Fiche de visite par Emile Brichard
Avant de pénétrer dans le musée et de voir l’exposition, récapitulons 150 ans d’une histoire très mouvementée.
1838 – Face au Palais des Tuileries, Louis-Philippe veut un monument de prestige qui marquerait son règne et fait donc construire un palais qui abriterait la Cour des Comptes et le Conseil d’état.
1871 – Le Palais de la Cour des Comptes subit le même sort que son vis-à-vis … incendie et destruction.
1900 – Les Tuileries rasées, la Cour des Comptes réduites à l’état de murailles calcinées, on reconstruit un palais pour la nouvelle idole, le chemin de fer. Ce sera la Gare d’Orsay, inaugurée pour l’Exposition du Siècle.
1939 – Orsay est abandonné par le trafic des grandes lignes et se consacre uniquement à la déserte des lignes de banlieue.
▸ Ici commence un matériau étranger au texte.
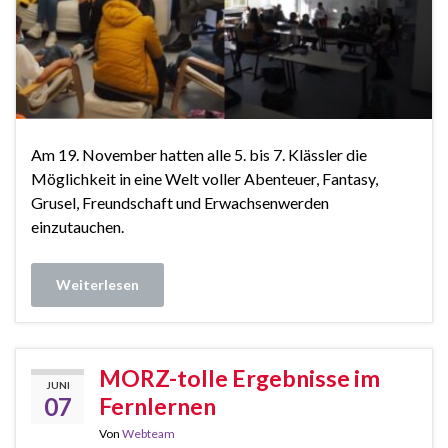
Am 19. November hatten alle 5. bis 7. Klässler die
Möglichkeit in eine Welt voller Abenteuer, Fantasy,
Grusel, Freundschaft und Erwachsenwerden
einzutauchen.
Weiterlesen
MORZ-tolle Ergebnisse im
JUNI
07
Fernlernen
Von
Webteam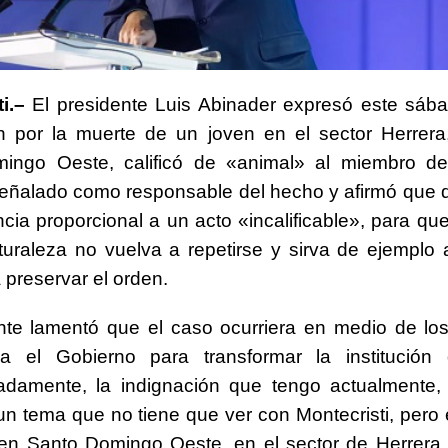
i.–
El presidente Luis Abinader expresó este sába
n por la muerte de un joven en el sector Herrera
ingo Oeste, calificó de «animal» al miembro de 
eñalado como responsable del hecho y afirmó que d
cia proporcional a un acto «incalificable», para qu
uraleza no vuelva a repetirse y sirva de ejemplo 
 preservar el orden.
nte lamentó que el caso ocurriera en medio de lo
za el Gobierno para transformar la institución 
adamente, la indignación que tengo actualmente,
un tema que no tiene que ver con Montecristi, pero
en Santo Domingo Oeste, en el sector de Herrera,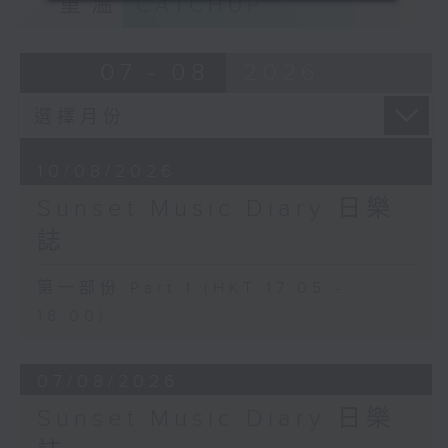
重溫
CATCHUP
07 - 08
2026
10/08/2026
Sunset Music Diary 日樂
誌
第一部份 Part 1 (HKT 17:05 -
18:00)
07/08/2026
Sunset Music Diary 日樂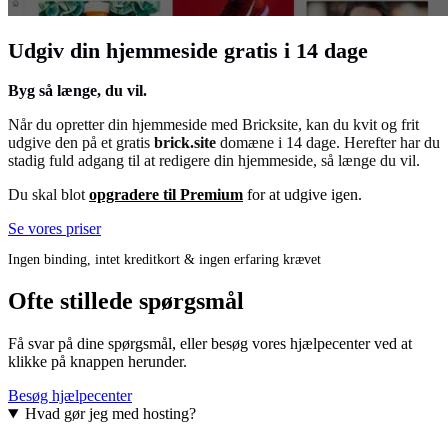
Udgiv din hjemmeside gratis i 14 dage
Byg så længe, du vil.
Når du opretter din hjemmeside med Bricksite, kan du kvit og frit
udgive den på et gratis
brick.site
domæne i 14 dage. Herefter har du
stadig fuld adgang til at redigere din hjemmeside, så længe du vil.
Du skal blot
opgradere til Premium
for at udgive igen.
Se vores priser
Ingen binding, intet kreditkort & ingen erfaring krævet
Ofte stillede spørgsmål
Få svar på dine spørgsmål, eller besøg vores hjælpecenter ved at
klikke på knappen herunder.
Besøg hjælpecenter
Hvad gør jeg med hosting?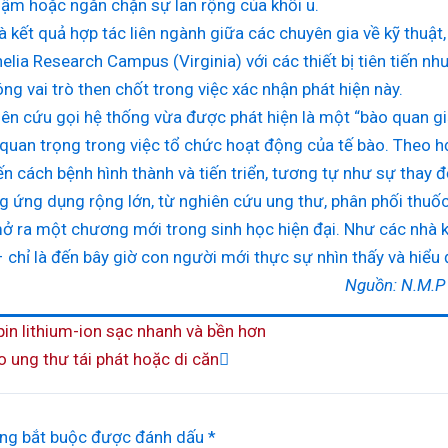
ậm hoặc ngăn chặn sự lan rộng của khối u.
 kết quả hợp tác liên ngành giữa các chuyên gia về kỹ thuật, v
nelia Research Campus (Virginia) với các thiết bị tiên tiến 
ng vai trò then chốt trong việc xác nhận phát hiện này.
iên cứu gọi hệ thống vừa được phát hiện là một “bào quan 
 quan trọng trong việc tổ chức hoạt động của tế bào. Theo họ
n cách bệnh hình thành và tiến triển, tương tự như sự thay đổ
g ứng dụng rộng lớn, từ nghiên cứu ung thư, phân phối thuốc
ở ra một chương mới trong sinh học hiện đại. Như các nhà 
 – chỉ là đến bây giờ con người mới thực sự nhìn thấy và hiể
: N.M.P (NASTIS), theo scie
Next
in lithium-ion sạc nhanh và bền hơn
ung thư tái phát hoặc di căn
ng bắt buộc được đánh dấu
*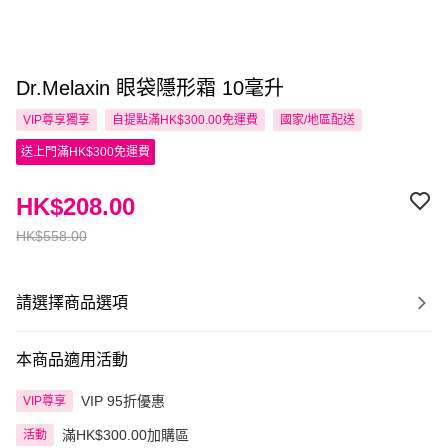
Dr.Melaxin 眼袋隱形霜 10毫升
VIP尊享
獨享
自提點滿HK$300.00免運費
國家/地區配送
送上門滿HK$300免運費
HK$208.00
HK$558.00
請選擇商品選項
本商品適用活動
VIP 95折優惠
VIP尊享
滿HK$300.00加購區
活動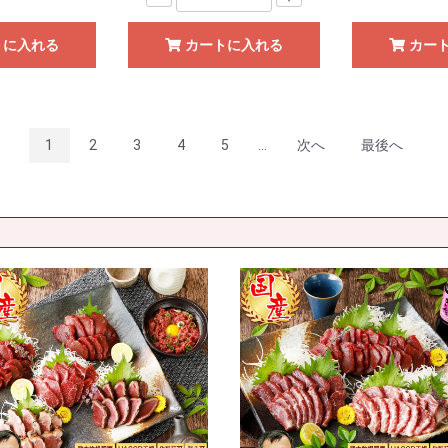
トに入れる
カートに入れる
カー
1
2
3
4
5
...
次へ
最後へ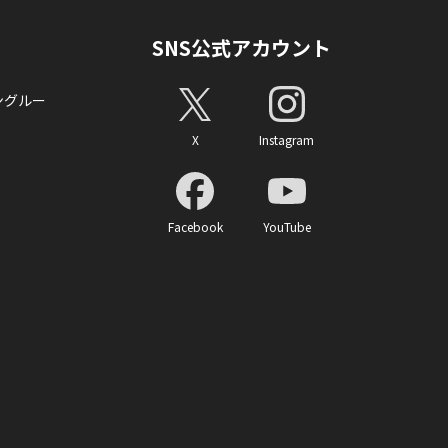
SNS公式アカウント
ングルー
X
Instagram
Facebook
YouTube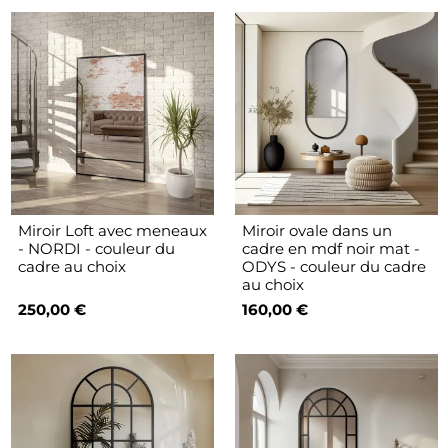
Miroir Loft avec meneaux
Miroir ovale dans un
- NORDI - couleur du
cadre en mdf noir mat -
cadre au choix
ODYS - couleur du cadre
au choix
250,00 €
160,00 €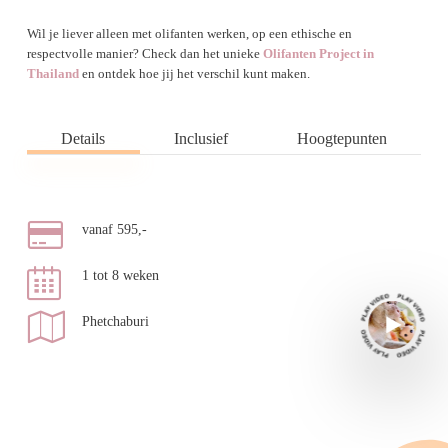
Wil je liever alleen met olifanten werken, op een ethische en
respectvolle manier? Check dan het unieke
Olifanten Project in
Thailand
en ontdek hoe jij het verschil kunt maken.
Details
Inclusief
Hoogtepunten
vanaf 595,-
1 tot 8 weken
Phetchaburi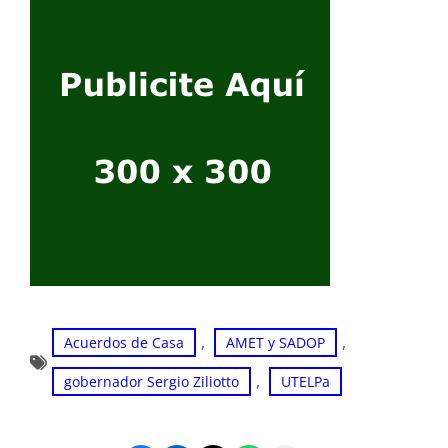
, 
, 
Acuerdos de Casa
AMET y SADOP
, 
gobernador Sergio Ziliotto
UTELPa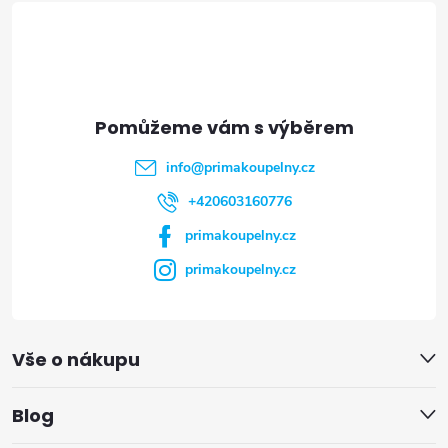
á
p
a
t
info
@
primakoupelny.cz
í
+420603160776
primakoupelny.cz
primakoupelny.cz
Vše o nákupu
Blog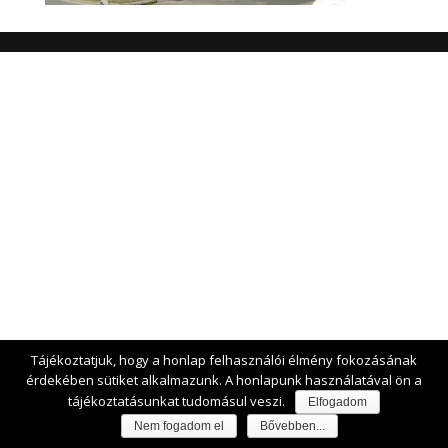
Tájékoztatjuk, hogy a honlap felhasználói élmény fokozásának
érdekében sütiket alkalmazunk. A honlapunk használatával ön a
tájékoztatásunkat tudomásul veszi.
Elfogadom
Nem fogadom el
Bővebben...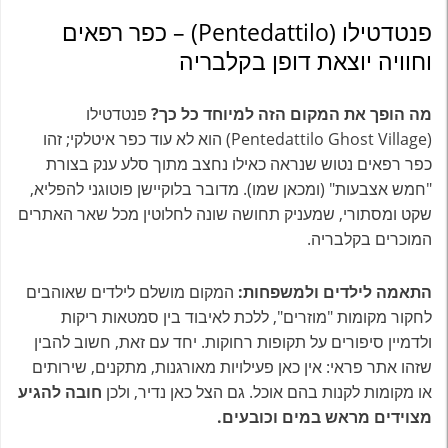
פנטדטילו (Pentedattilo) – כפר רפאים
וחוויה יוצאת דופן בקלבריה
מה הופך את המקום הזה למיוחד כל כך?
פנטדטילו
(Pentedattilo Ghost Village) הוא לא עוד כפר איטלקי; זהו
כפר רפאים נטוש שנראה כאילו נחצב מתוך סלע ענק בצורת
"חמש אצבעות" (ומכאן שמו). מדובר בלוקיישן פוטוגני להפליא,
שקט ומסתורי, שמעניק תחושה שונה לחלוטין מכל שאר האתרים
המוכרים בקלבריה.
התאמה לילדים ולמשפחות:
המקום מושלם לילדים שאוהבים
לחקור מקומות "מוזרים", ללכת לאיבוד בין סמטאות ריקות
ולדמיין סיפורים על תקופות רחוקות. יחד עם זאת, חשוב להבין
שזהו אתר פראי: אין כאן פעילויות מאורגנות, מתקנים, שירותים
או מקומות לקנות בהם אוכל. גם הצל כאן נדיר, ולכן
חובה להגיע
מצוידים מראש במים וכובעים.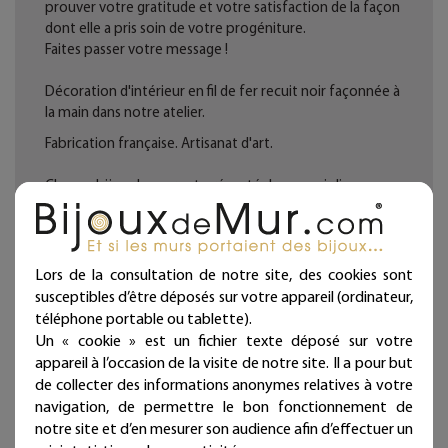
prouver votre gratitude et votre satisfaction de la façon
dont elle a pris soin de votre progéniture.
Faites passer votre message !
Décoration d'intérieur en fil de fer recuit noir façonnée à
la main dans notre atelier.
Fabrication française. Artisanat d'art.
Chaque bijou de mur est présenté dans une jolie
pochette prête à offrir et qui atteste sa fabrication
artisanale et française !
Deux à trois punaises fournies par lignes (noir mat
Lors de la consultation de notre site, des cookies sont
diamètre 11 mm, longueur 11 mm).
susceptibles d’être déposés sur votre appareil (ordinateur,
téléphone portable ou tablette).
Ces articles sont réservés à la décoration d'intérieur.
Un « cookie » est un fichier texte déposé sur votre
appareil à l’occasion de la visite de notre site. Il a pour but
Tous les Bijoux de Mur sont traités anticorrosion.
de collecter des informations anonymes relatives à votre
Les commandes sont expédiées sous deux jours ouvrés.
navigation, de permettre le bon fonctionnement de
notre site et d’en mesurer son audience afin d’effectuer un
Mieux qu'un sticker ou un autocollant, nos écritures en fil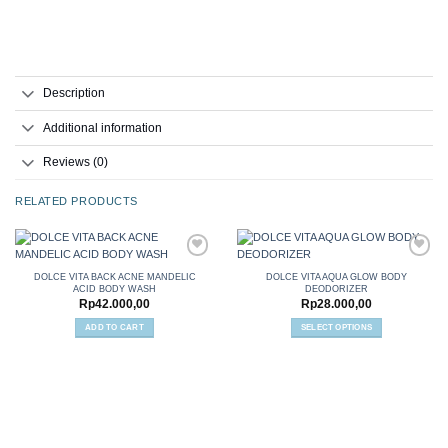
Description
Additional information
Reviews (0)
RELATED PRODUCTS
DOLCE VITA BACK ACNE MANDELIC
DOLCE VITA AQUA GLOW BODY
ACID BODY WASH
DEODORIZER
Add to
Add to
Rp
42.000,00
Rp
28.000,00
wishlist
wishlist
ADD TO CART
SELECT OPTIONS
This
product
has
multiple
variants.
The
options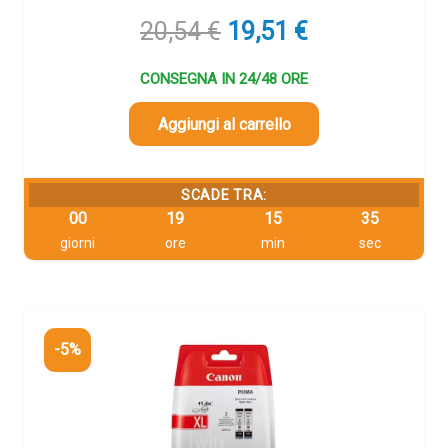
Il
Il
20,54
€
19,51
€
prezzo
prezzo
originale
attuale
CONSEGNA IN 24/48 ORE
era:
è:
20,54 €.
19,51 €.
Aggiungi al carrello
SCADE TRA:
00
19
15
34
giorni
ore
min
sec
-5%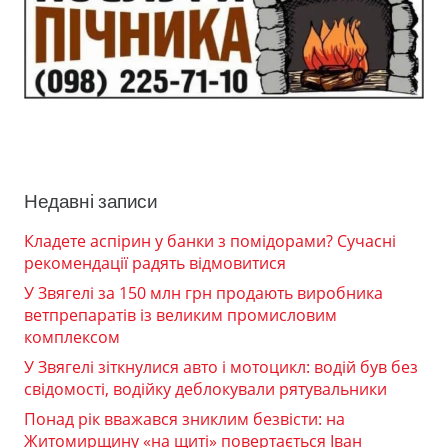
Недавні записи
Кладете аспірин у банки з помідорами? Сучасні
рекомендації радять відмовитися
У Звягелі за 150 млн грн продають виробника
ветпрепаратів із великим промисловим
комплексом
У Звягелі зіткнулися авто і мотоцикл: водій був без
свідомості, водійку деблокували рятувальники
Понад рік вважався зниклим безвісти: на
Житомирщину «на щиті» повертається Іван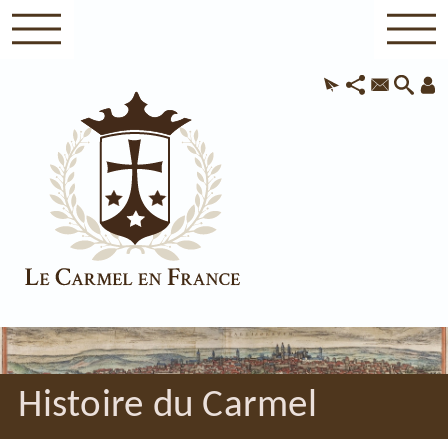
Histoire du Carmel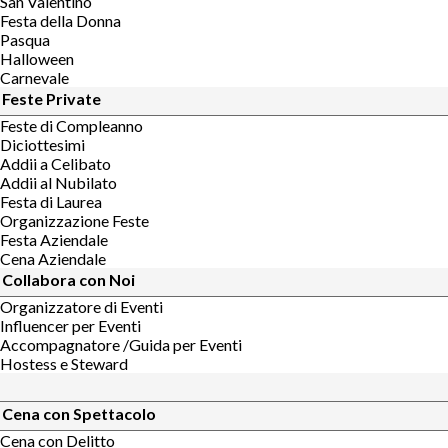
San Valentino
Festa della Donna
Pasqua
Halloween
Carnevale
Feste Private
Feste di Compleanno
Diciottesimi
Addii a Celibato
Addii al Nubilato
Festa di Laurea
Organizzazione Feste
Festa Aziendale
Cena Aziendale
Collabora con Noi
Organizzatore di Eventi
Influencer per Eventi
Accompagnatore /Guida per Eventi
Hostess e Steward
Cena con Spettacolo
Cena con Delitto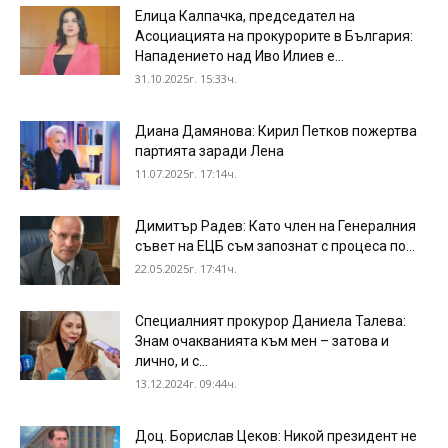
Елица Калпачка, председател на
Асоциацията на прокурорите в България:
Нападението над Иво Илиев е...
31.10.2025г. 15:33ч.
Диана Дамянова: Кирил Петков пожертва
партията заради Лена
11.07.2025г. 17:14ч.
Димитър Радев: Като член на Генералния
съвет на ЕЦБ съм запознат с процеса по...
22.05.2025г. 17:41ч.
Специалният прокурор Даниела Талева:
Знам очакванията към мен – затова и
лично, и с...
13.12.2024г. 09:44ч.
Доц. Борислав Цеков: Никой президент не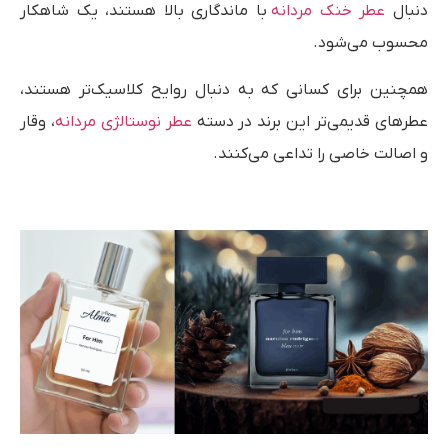
دنبال
عطر خنک مردانه
با ماندگاری بالا هستند، یک شاهکار
محسوب می‌شود.
همچنین برای کسانی که به دنبال روایح کلاسیک‌تر هستند،
عطرهای قدیمی‌تر این برند در دسته
عطر نوستالژی مردانه
، وقار
و اصالت خاصی را تداعی می‌کنند.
Depuis la Seconde Guerre Mondiale et le centre d’accueil des prisonniers de guerre au printemps 1945, la gare et l’hôtel, partie intégrante de l’édifice, sont fermées.
La gare accueillera un moment la Compagnie théâtrale de Jean-Louis Barrault et deviendra Salle des Ventes pendant la reconstruction de l’Hôtel Drouot.
Enfin, l’action de trois Présidents de la République est nécessaire pour mener à bien l’installation du nouveau musée, Georges Pompidou en 1972, l’approbation du projet de la direction des musées, Valéry Giscard d’Estaing en 1977, l’inauguration, François Mitterrand en 1986 (n’y voyez pas malice de ma part, il était accompagné ce jour-là de son premier ministre, un nommé … Jacques Chirac).
Puisque nous allons être confrontés à « L’origine du monde », rappelons que la gestation du nouveau musée dura sept ans, de juin 1979 à décembre 1986.
Sa vocation est de présenter un panorama de la création artistique de la seconde moitié du XIXème siècle et du début du XXème siècle et non pas une exposition exhaustive car il doit devenir un pôle d’attractions. Il enrichit donc son fonds personnel et permanent en même temps qu’il propose à notre réflexion, comme à notre admiration, des expositions thématiques.
Aujourd’hui, ce sont ces nouvelles acquisitions qui sont proposées à notre jugement, à notre émotion et même à notre sagacité.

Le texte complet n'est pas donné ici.